New Delhi: A parliamentary committee, headed by a BJP MP, has expressed anguish at the Ministry of Human Resource Development not being able to implement the 27% reservation in central educational institutions (CEIs) despite guidelines being issued by the government.
The panel also observed that reserved category students of the University of Allahabad were being treated unjustly at the interview stage of admission to the D.Phil course.
The panel, chaired by Rajen Gohain, has in its fourth report on “measures undertaken to secure representation of OBCs and for their welfare in universities and other higher educational/technical institutions” pulled up the Smriti Irani-led ministry for failing on various counts.
The committee said it was informed about serious complaints regarding violation of reservation rules, discrimination against OBC and SC students, especially in admissions in the ancient history department and also regarding the non-disposal of the complaints of OBC students at Allahabad university.
“The Ministry of Human Resource Development, on being asked by the Committee, set up an Enquiry Committee to look into the complaints regarding violation of rules in the University of Allahabad. As per the findings of the Enquiry Committee, the reserved category students were being treated unjustly at the interview stage of admission to D.Phil course,” the panel said.
It suggested that the D.Phil admission process be modified to avoid a repeat of such incidents. It also deprecated the flouting of the reservation rules and discrimination meted out to OBC students and recommended that responsibility should be fixed and stringent action be taken against those responsible.
The committee also said that while Article 46 of the Constitution expressly provides that the state shall promote with special care the educational and economic interests of the weaker sections of the people, it was revealed that even the additional grant given by the HRD ministry to the CEIs to upgrade the infrastructure for facilitating the implementation of OBC reservation had not been fully utilised. It also observed that there is no effective mechanism in the ministry and the University Grants Commission to monitor the utilisation of the funds allocated to facilitate reservation of OBCs.
On the issue of the implementation of the Central Educational Institutions (Reservation in Admission) Act, 2006 that sought to provide reservation to OBC students for admissions in the CEIs, the panel said it was “substantially delayed due to litigations and other factors’’.

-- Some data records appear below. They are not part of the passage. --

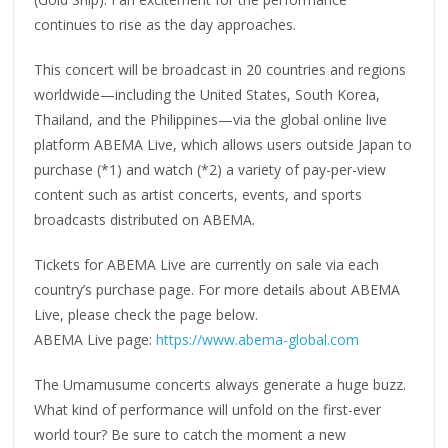
continues to rise as the day approaches.
This concert will be broadcast in 20 countries and regions
worldwide—including the United States, South Korea,
Thailand, and the Philippines—via the global online live
platform ABEMA Live, which allows users outside Japan to
purchase (*1) and watch (*2) a variety of pay-per-view
content such as artist concerts, events, and sports
broadcasts distributed on ABEMA.
Tickets for ABEMA Live are currently on sale via each
country’s purchase page. For more details about ABEMA
Live, please check the page below.
ABEMA Live page:
https://www.abema-global.com
The Umamusume concerts always generate a huge buzz.
What kind of performance will unfold on the first-ever
world tour? Be sure to catch the moment a new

The panel observed that the representation of OBC students in the CEIs, including central universities and technical institutions such as the IITs and NITs, remained “far from satisfactory”.

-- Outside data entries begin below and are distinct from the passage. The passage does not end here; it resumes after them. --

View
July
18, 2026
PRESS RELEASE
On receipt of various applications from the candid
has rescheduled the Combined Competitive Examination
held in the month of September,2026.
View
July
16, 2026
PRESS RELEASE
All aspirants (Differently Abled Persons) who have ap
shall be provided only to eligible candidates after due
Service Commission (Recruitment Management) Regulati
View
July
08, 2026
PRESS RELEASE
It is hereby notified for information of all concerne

To illustrate the low level of OBC representation at central universities, the panel provided data on the reservation for these during the 2014-15 academic session:
Central University of Jammu — 16.30%
Central University of Kashmir — 4.40%
Central University of Punjab — 20.13%
Central University of Tamil Nadu — 19.19%,
HNB Gharwal University — 5.24%
University of Delhi — 22.70%
Rajiv Gandhi University — 7.00%
Vishwa Bharati — 22.45%
The situation, it said, was “equally distressing” in IITs and other science and research institutes. The percentage of OBC representation at some of these institutes are:
IIT Delhi — 21.52%
IIT Kanpur — 18.90%
IIT Kharagpur — 25.49%
IIT Mumbai — 24.70%
NIT Kurukshetra — 24.26%
NIT Srinagar — 17%
IISER Kolkata — 14.87%
IISER Pune — 23.69%
The panel said it felt “the approach of the Universities and other technical institutions has been rather lax in providing due representation to OBC students.”
On the issue of reservation of OBCs in the university faculty, the committee expressed deep concern at the “gross violation of the Government of India orders’’. It said according to the information furnished to it, as on March 31, 2015, there were 50 backlog OBC vacancies at Vishwa Bharti, 45 at the Harisingh Gaur University, 44 at Guru Ghasidas University, 34 at Pondicherry University, 33 at Tezpur University, and 32 each at Assam University, the University of Delhi and the University of Allahabad. “The situation is disturbing in other Universities also and still worse in a number of technical institutions,” the committee held.
The panel also observed that there was no reservation for the posts of associate professors and professors in science and technology subjects at the technical institutions. It said it was “unable to find any reason for such discrimination in reservation in respect of science and technology subjects and non science and technology subjects” and urged the Centre to bring uniformity in the matter.
On the issue of utilisation of funds, upgradation of infrastructure and monitoring, the panel noted that additional funds amounting to 2,166.89 crore rupees were allocated to central universities and 4,227.46 crore rupees to the centrally funded technical institutions to expand capacity by 54% to provide OBC reservations without reducing the general category seats.
The HRD ministry, it said, was unable to provide detailed information regarding the utilisation. It also noted that the funds could be utilised fully in most central universities, including at the universities of Delhi and Allahabad.
The panel also said it was “sad to note” that several universities like Central University of Kerala, Bihar, Gujarat, Himachal Pradesh, Jammu, Jharkhand and Karnataka had not been allocated additional funds to create the necessary infrastructure.